### EXTRACTED DATA
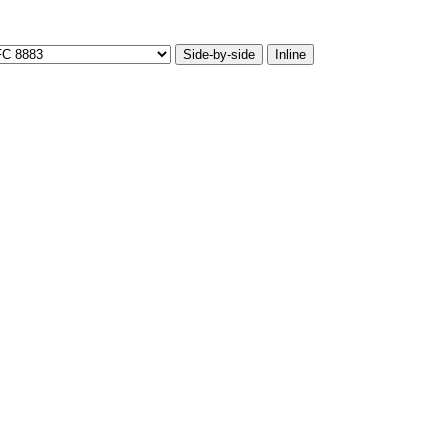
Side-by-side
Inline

---

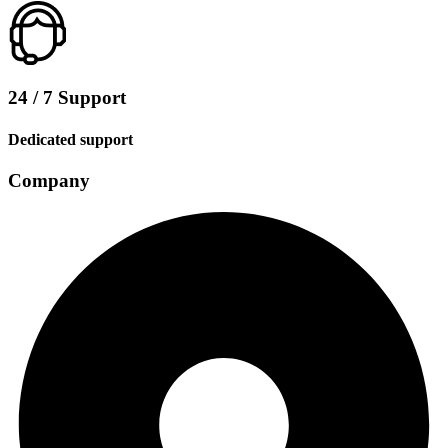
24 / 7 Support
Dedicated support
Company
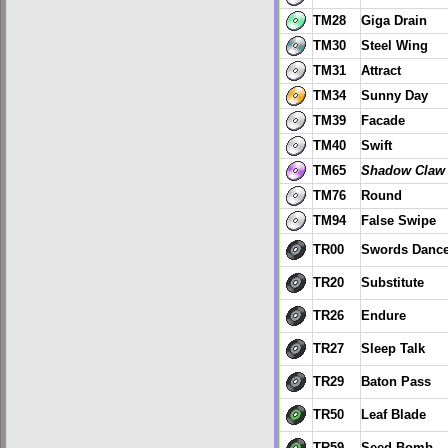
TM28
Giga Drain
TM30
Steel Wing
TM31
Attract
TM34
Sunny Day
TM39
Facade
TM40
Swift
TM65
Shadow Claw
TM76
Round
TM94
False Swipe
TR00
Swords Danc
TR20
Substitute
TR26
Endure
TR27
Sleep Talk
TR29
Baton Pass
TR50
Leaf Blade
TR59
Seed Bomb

---

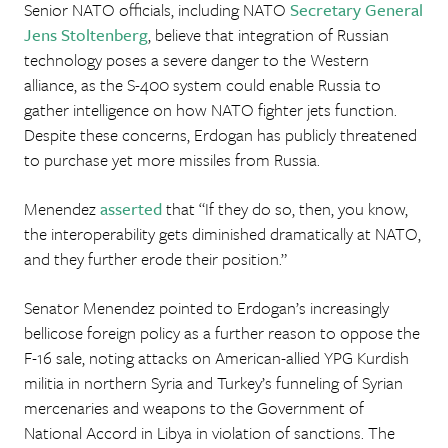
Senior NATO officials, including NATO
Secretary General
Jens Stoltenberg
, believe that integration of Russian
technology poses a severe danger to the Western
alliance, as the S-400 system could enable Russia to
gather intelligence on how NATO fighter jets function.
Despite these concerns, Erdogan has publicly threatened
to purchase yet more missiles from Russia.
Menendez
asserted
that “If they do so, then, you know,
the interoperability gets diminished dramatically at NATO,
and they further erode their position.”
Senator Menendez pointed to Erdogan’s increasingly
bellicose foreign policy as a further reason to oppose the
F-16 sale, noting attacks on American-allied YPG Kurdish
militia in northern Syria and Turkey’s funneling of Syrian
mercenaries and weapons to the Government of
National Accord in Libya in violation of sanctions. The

### TASK
Could you work out how many lines above contain the string "they"? Only the number should be given.

### RESPONSE TO THIS EXERCISE
2